Further preferably, the cleaning material is substantially along the surface of the counter standes or moved to the surface of the object.

Preferably the cleaning material is provided in the gaseous state. For example, the preferred gaseous cleaning material the area be blown along the object to be cleaned, or on the area to be blown to the object to be cleaned. The to be cleaned The article is preferably made smaller or lower in temperature as the freezing point of the gaseous Cleaning material at a predetermined pressure of the gaseous cleaning material cooled, whereby the gaseous cleaning material as a solid on the surface of the object to be cleaned is deposited. Especially preferred be pressure and temperature of the system of detergent and to be cleaned object selected so that the preferred gaseous cleaning agent when attached to the object to be cleaned near the triple point of the cleaning agent is located. In other words, pressure and Temperature of the preferred gaseous Cleaning agent regulated so that it is at the step of Attaching the cleaning agent to the object to be cleaned is essentially a Resublimationsschritt. Preferably In this case, the object to be cleaned is reduced to a temperature or equal to the temperature of the cleaning agent at the triple point regulated.

advantageously, can be a gaseous Cleaning material during the step of attaching the cleaning material in openings penetrate the foreign particle or in openings between the foreign particles and the area penetrate the object to be cleaned and then there be substantially resublimiert. During the essentially explosive transition the cleaning agent from the solid to the gaseous state it comes to a pulse transmission of the cleaning agent on the foreign particles, wherein it is in the Direction of the transferred Pulse due to the arrangement of the detergent between the Foreign particles and the surface of the object to be cleaned substantially by one direction away from the plane of the object to be cleaned. In other words that will Foreign particles from the surface the object to be cleaned flung.

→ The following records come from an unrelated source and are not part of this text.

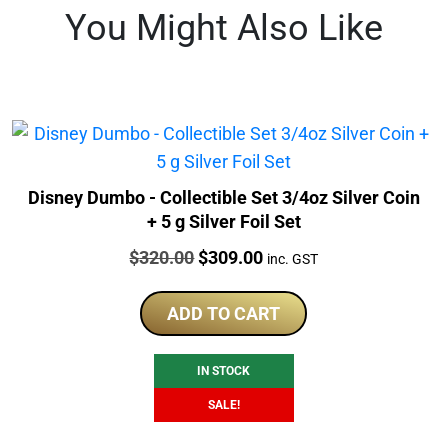
You Might Also Like
Disney Dumbo - Collectible Set 3/4oz Silver Coin
+ 5 g Silver Foil Set
Price:
Original
Current
$
320.00
$
309.00
inc. GST
price
price
was:
is:
ADD TO CART
$320.00.
$309.00.
IN STOCK
SALE!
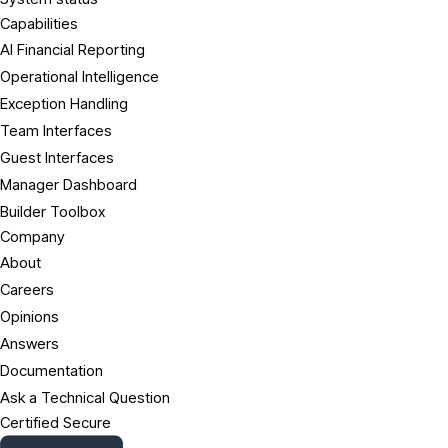
Capabilities
AI Financial Reporting
Operational Intelligence
Exception Handling
Team Interfaces
Guest Interfaces
Manager Dashboard
Builder Toolbox
Company
About
Careers
Opinions
Answers
Documentation
Ask a Technical Question
Certified Secure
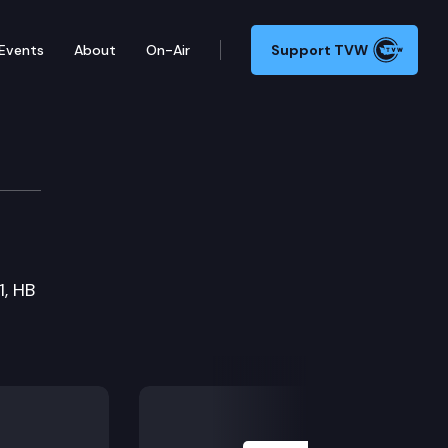
Events
About
On-Air
Support TVW
ons Committee
1, HB
Next Slide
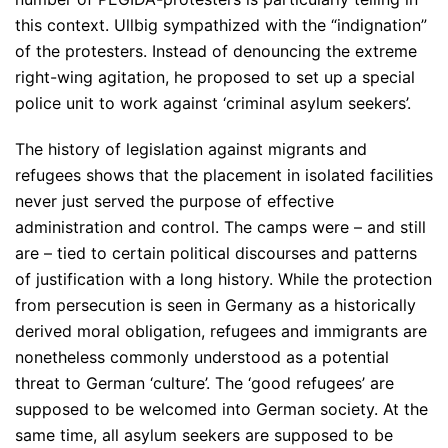
this context. Ullbig sympathized with the “indignation”
of the protesters. Instead of denouncing the extreme
right-wing agitation, he proposed to set up a special
police unit to work against ‘criminal asylum seekers’.
The history of legislation against migrants and
refugees shows that the placement in isolated facilities
never just served the purpose of effective
administration and control. The camps were – and still
are – tied to certain political discourses and patterns
of justification with a long history. While the protection
from persecution is seen in Germany as a historically
derived moral obligation, refugees and immigrants are
nonetheless commonly understood as a potential
threat to German ‘culture’. The ‘good refugees’ are
supposed to be welcomed into German society. At the
same time, all asylum seekers are supposed to be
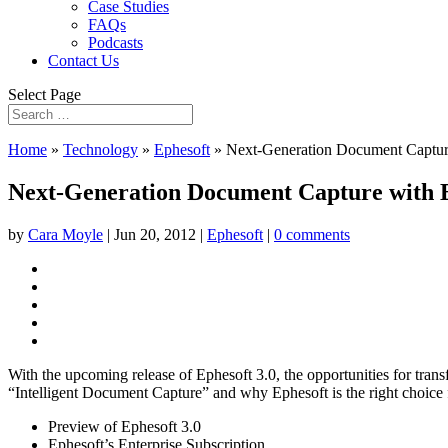
Case Studies
FAQs
Podcasts
Contact Us
Select Page
Home
»
Technology
»
Ephesoft
»
Next-Generation Document Captur
Next-Generation Document Capture with 
by
Cara Moyle
|
Jun 20, 2012
|
Ephesoft
|
0 comments
With the upcoming release of Ephesoft 3.0, the opportunities for tran
“Intelligent Document Capture” and why Ephesoft is the right choice 
Preview of Ephesoft 3.0
Ephesoft’s Enterprise Subscription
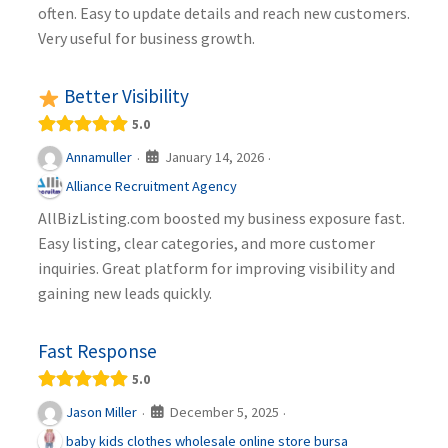
often. Easy to update details and reach new customers.
Very useful for business growth.
Better Visibility
5.0
January 14, 2026
Annamuller
·
·
Alliance Recruitment Agency
AllBizListing.com boosted my business exposure fast.
Easy listing, clear categories, and more customer
inquiries. Great platform for improving visibility and
gaining new leads quickly.
Fast Response
5.0
December 5, 2025
Jason Miller
·
·
baby kids clothes wholesale online store bursa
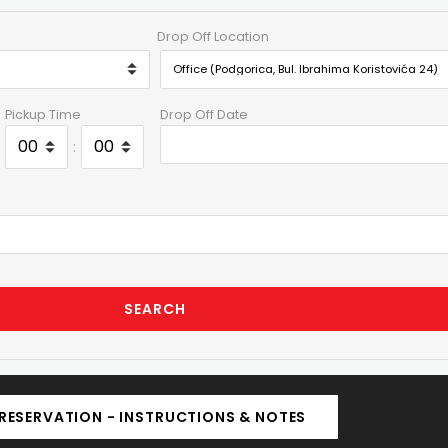
Drop Off Location
Pickup Time
Drop Off Date
:
SEARCH
RESERVATION - INSTRUCTIONS & NOTES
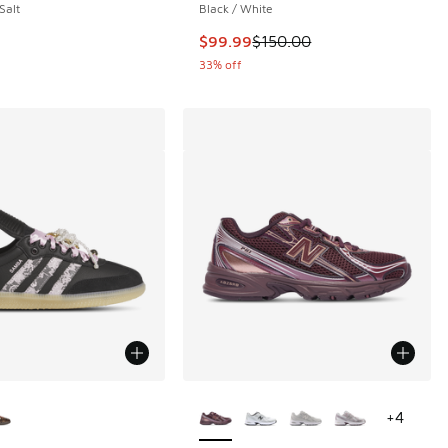
Salt
Black / White
This item is on sale. Price dropp
$99.99
$150.00
33% off
ors Available
More Colors Available
+
4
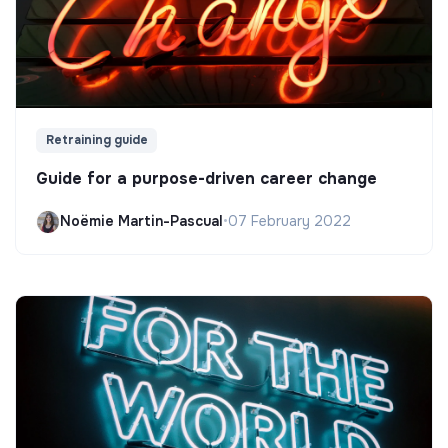
Retraining guide
Guide for a purpose-driven career change
Noëmie Martin-Pascual
•
07 February 2022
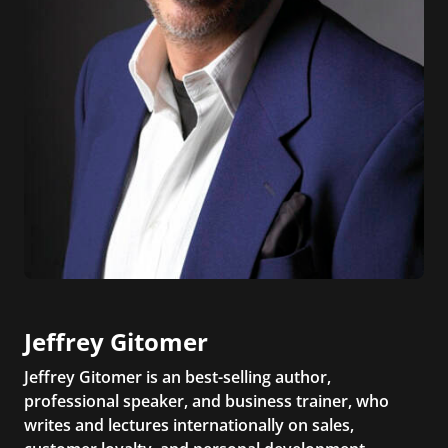
Jeffrey Gitomer
Jeffrey Gitomer is an best-selling author,
professional speaker, and business trainer, who
writes and lectures internationally on sales,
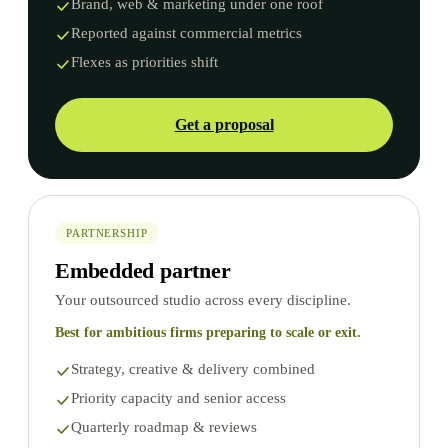
Brand, web & marketing under one roof
Reported against commercial metrics
Flexes as priorities shift
Get a proposal
PARTNERSHIP
Embedded partner
Your outsourced studio across every discipline.
Best for ambitious firms preparing to scale or exit.
Strategy, creative & delivery combined
Priority capacity and senior access
Quarterly roadmap & reviews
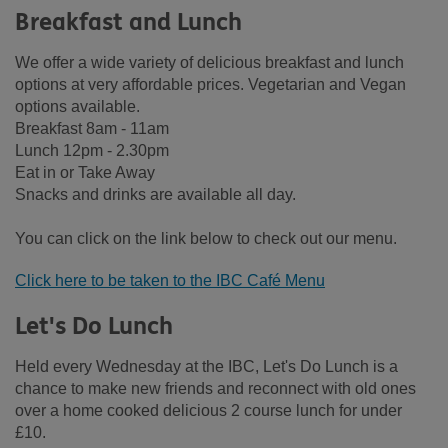
Breakfast and Lunch
We offer a wide variety of delicious breakfast and lunch
options at very affordable prices. Vegetarian and Vegan
options available.
Breakfast 8am - 11am
Lunch 12pm - 2.30pm
Eat in or Take Away
Snacks and drinks are available all day.
You can click on the link below to check out our menu.
Click here to be taken to the IBC Café Menu
Let's Do Lunch
Held every Wednesday at the IBC, Let's Do Lunch is a
chance to make new friends and reconnect with old ones
over a home cooked delicious 2 course lunch for under
£10.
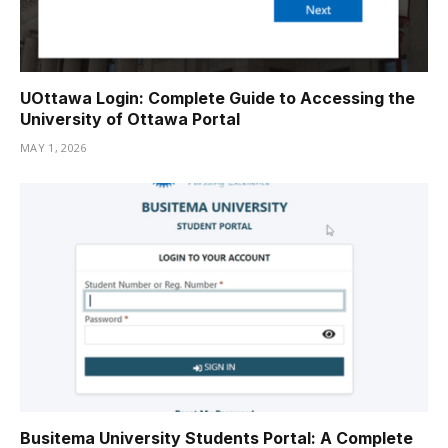
UOttawa Login: Complete Guide to Accessing the
University of Ottawa Portal
MAY 1, 2026
Busitema University Students Portal: A Complete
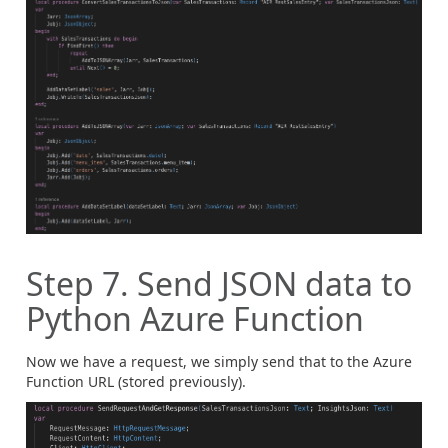
Step 7. Send JSON data to
Python Azure Function
Now we have a request, we simply send that to the Azure
Function URL (stored previously).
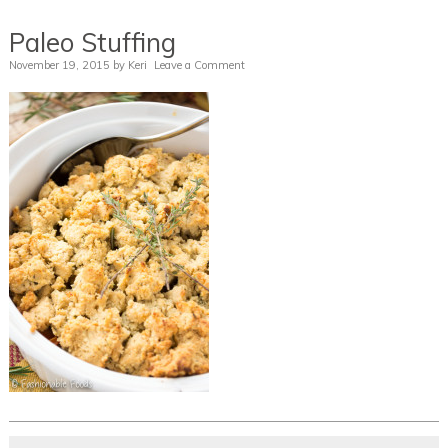
Paleo Stuffing
November 19, 2015
by
Keri
Leave a Comment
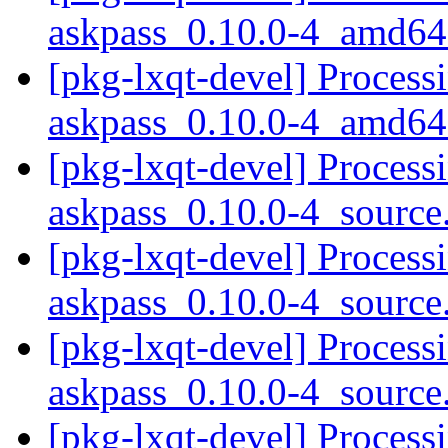
askpass_0.10.0-4_amd64
[pkg-lxqt-devel] Process
askpass_0.10.0-4_amd64
[pkg-lxqt-devel] Process
askpass_0.10.0-4_sourc
[pkg-lxqt-devel] Process
askpass_0.10.0-4_sourc
[pkg-lxqt-devel] Process
askpass_0.10.0-4_sourc
[pkg-lxqt-devel] Process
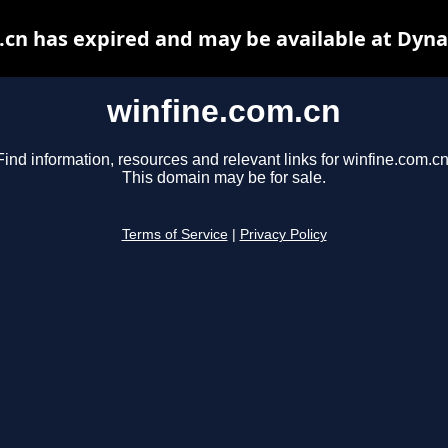
.cn has expired and may be available at Dyna
winfine.com.cn
Find information, resources and relevant links for winfine.com.cn
This domain may be for sale.
Terms of Service
|
Privacy Policy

Farther Preferably, the cleaning material is in the fluid preferably liquid state provided. Here, the cleaning material to the surface of the be sprayed to be cleaned object, wherein, after attachment of the liquid Cleaning material that freezes cleaning material to a solid. Preferably, pressure and temperature of the cleaning agent are so regulated that after attaching the cleaning material and substantially until Step of irradiating the radiation of the triple point of the cleaning agent is substantially below. Preferably, the temperature of the cleaning agent substantially as long as below the temperature held the triple point until the radiation is irradiated and the cleaning material in the gaseous state substantially sublimated. Analog preferably, the pressure of the cleaning agent essentially kept below the pressure of the triple point, until the radiation is irradiated and the cleaning material in the gaseous Condition substantially sublimated.

Farther Preferably, the cleaning material in the form of solid particles to be provided. For example, a variety of small solid particles to the surface be blown on the object to be cleaned and on contact be irradiated with the object to be cleaned with radiation.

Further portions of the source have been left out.